Studies of children have raised concerns about adequacy and effectiveness of current methods of asthma self-monitoring including symptom-based and peak expiratory flow (PEF) monitoring. Symptom-based monitoring relies on the individual's symptom perception which is subjective and influenced by a variety of factors such as the patient's emotional status, social influences (e.g, family, peers) and previous experiences with symptoms. Thus, the accuracy and objectivity of this monitoring method is uncertain. As an objective approach, PEF monitoring has been encouraged, yet the efficacy of this method has also been a subject of ongoing debate in the literature. Poor adherence and inadequate technique further diminish the clinical usefulness of PEF monitoring. Thus, the uncertainty of current monitoring strategies underscores the imperative of an alternative symptom monitoring strategy that addresses the issues of accuracy and objectivity of symptom assessment.
Adolescence is an important period for consolidating and establishing self-management of and adjustment to chronic health conditions. Yet an array of developmental challenges including the desire for normalcy and peer approval, feelings of invulnerability and emerging independence undermine adolescents' motivation and behaviors to engage in self-management and present particular difficulties in achieving optimal asthma control in adolescents with asthma. Parents become less able to manage asthma as children reach adolescence and many researchers and clinicians have reported similar difficulties in managing asthma in adolescents primarily due to inadequate adherence and counterproductive behaviors. Thus, clinicians face serious challenges in providing optimal management for adolescents with asthma primarily due to difficulties in soliciting patients' active partnership in asthma management with sustainable and reliable symptom monitoring routines.

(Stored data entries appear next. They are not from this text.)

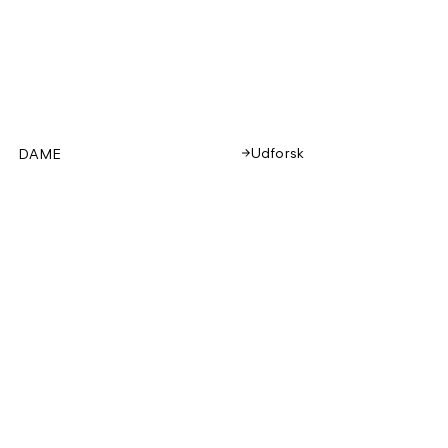
Udforsk
DAME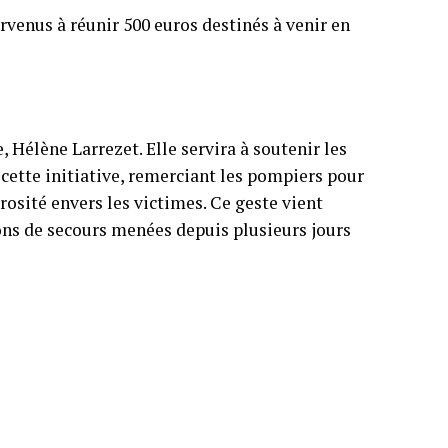
rvenus à réunir 500 euros destinés à venir en
 Hélène Larrezet. Elle servira à soutenir les
 cette initiative, remerciant les pompiers pour
rosité envers les victimes. Ce geste vient
ions de secours menées depuis plusieurs jours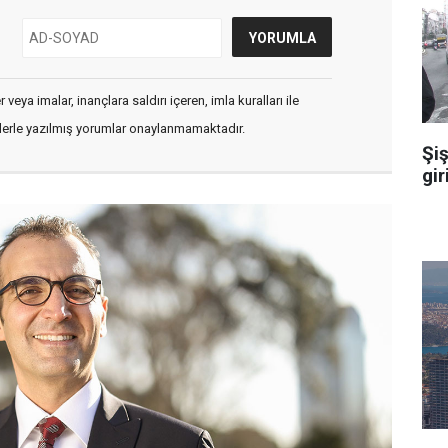
veya imalar, inançlara saldırı içeren, imla kuralları ile
flerle yazılmış yorumlar onaylanmamaktadır.
Şiş
gir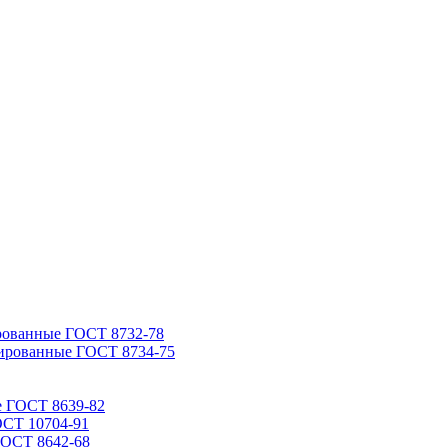
рованные ГОСТ 8732-78
ированные ГОСТ 8734-75
е ГОСТ 8639-82
ОСТ 10704-91
ГОСТ 8642-68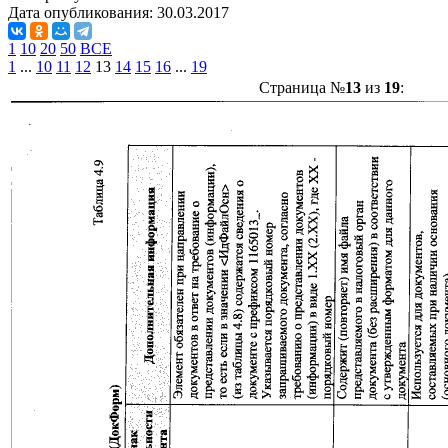
Дата опубликования:
30.03.2017
1
10
20
50
ВСЕ
1
...
10
11
12
13
14
15
16
...
19
Страница №
13
из
19
: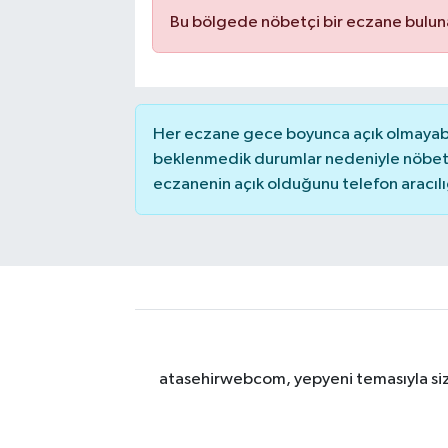
Bu bölgede nöbetçi bir eczane bulu
Her eczane gece boyunca açık olmayabili
beklenmedik durumlar nedeniyle nöbete
eczanenin açık olduğunu telefon aracılığıy
atasehirwebcom, yepyeni temasıyla sizle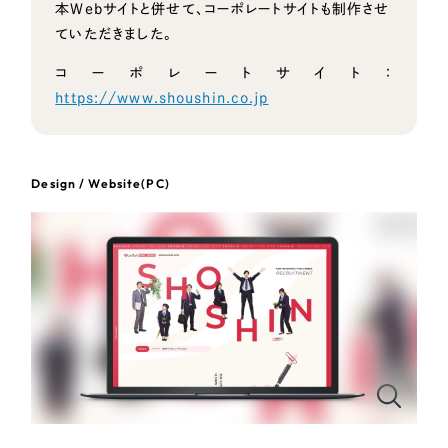
本Webサイトと併せて、コーポレートサイトも制作させ
オレンジ・橙色
ていただきました。
コーポレートサイト：
イエロー・黄色
https://www.shoushin.co.jp
グリーン・緑色
Design / Website(PC)
ブルー・青色
パープル・紫色
ピンク・桃色
カラフル・多色
その他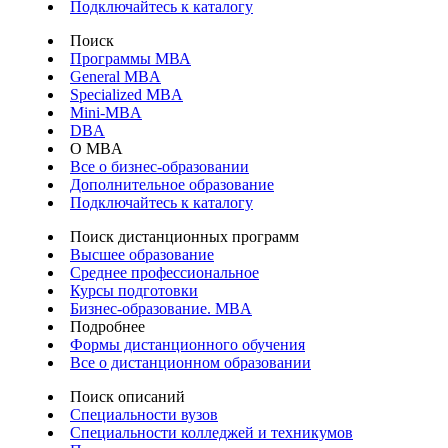
Подключайтесь к каталогу
Поиск
Программы МВА
General MBA
Specialized MBA
Mini-MBA
DBA
О MBA
Все о бизнес-образовании
Дополнительное образование
Подключайтесь к каталогу
Поиск дистанционных программ
Высшее образование
Среднее профессиональное
Курсы подготовки
Бизнес-образование. MBA
Подробнее
Формы дистанционного обучения
Все о дистанционном образовании
Поиск описаний
Специальности вузов
Специальности колледжей и техникумов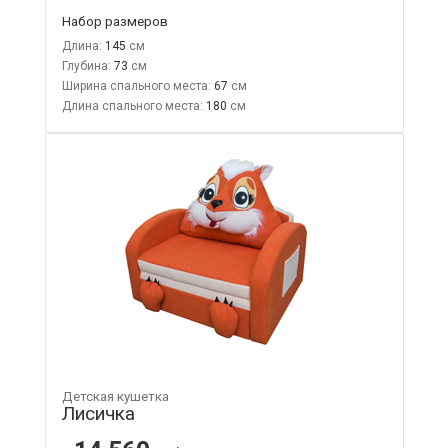
Набор размеров
Длина:
145
Глубина:
73
Ширина спального места:
67
Длина спального места:
180
Детская кушетка
Лисичка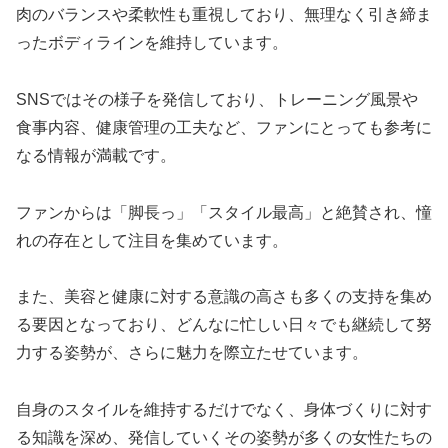
肉のバランスや柔軟性も重視しており、無理なく引き締ま
ったボディラインを維持しています。
SNSではその様子を発信しており、トレーニング風景や
食事内容、健康管理の工夫など、ファンにとっても参考に
なる情報が満載です。
ファンからは「脚長っ」「スタイル最高」と絶賛され、憧
れの存在として注目を集めています。
また、美容と健康に対する意識の高さも多くの支持を集め
る要因となっており、どんなに忙しい日々でも継続して努
力する姿勢が、さらに魅力を際立たせています。
自身のスタイルを維持するだけでなく、身体づくりに対す
る知識を深め、発信していくその姿勢が多くの女性たちの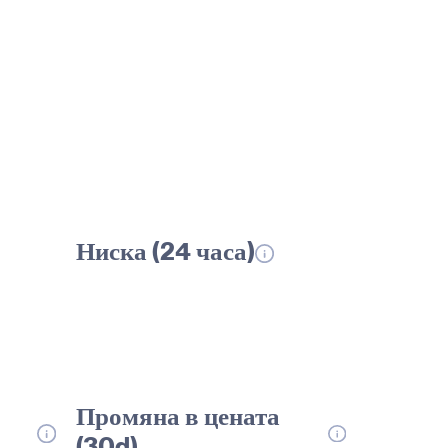
Ниска (24 часа)
Промяна в цената
(30d)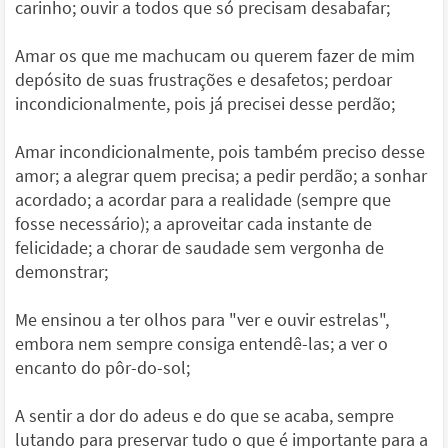
carinho; ouvir a todos que só precisam desabafar;
Amar os que me machucam ou querem fazer de mim
depósito de suas frustrações e desafetos; perdoar
incondicionalmente, pois já precisei desse perdão;
Amar incondicionalmente, pois também preciso desse
amor; a alegrar quem precisa; a pedir perdão; a sonhar
acordado; a acordar para a realidade (sempre que
fosse necessário); a aproveitar cada instante de
felicidade; a chorar de saudade sem vergonha de
demonstrar;
Me ensinou a ter olhos para "ver e ouvir estrelas",
embora nem sempre consiga entendê-las; a ver o
encanto do pôr-do-sol;
A sentir a dor do adeus e do que se acaba, sempre
lutando para preservar tudo o que é importante para a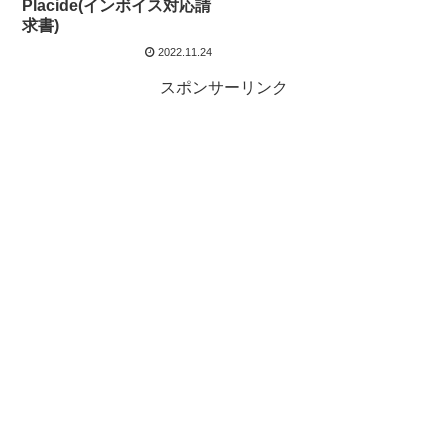
Placide(インボイス対応請
求書)
2022.11.24
スポンサーリンク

Accurate symptom monitoring by patients is the most fundamental antecedent to effective asthma management, yet existing monitoring strategies have not been conducive to adolescents' cooperation or yielded accurate or clinically useful information. Having recognized these limitations, this study will examine an innovative strategy to monitor asthma symptoms that stimulates adolescents' partnership and ultimately leads to effective asthma management.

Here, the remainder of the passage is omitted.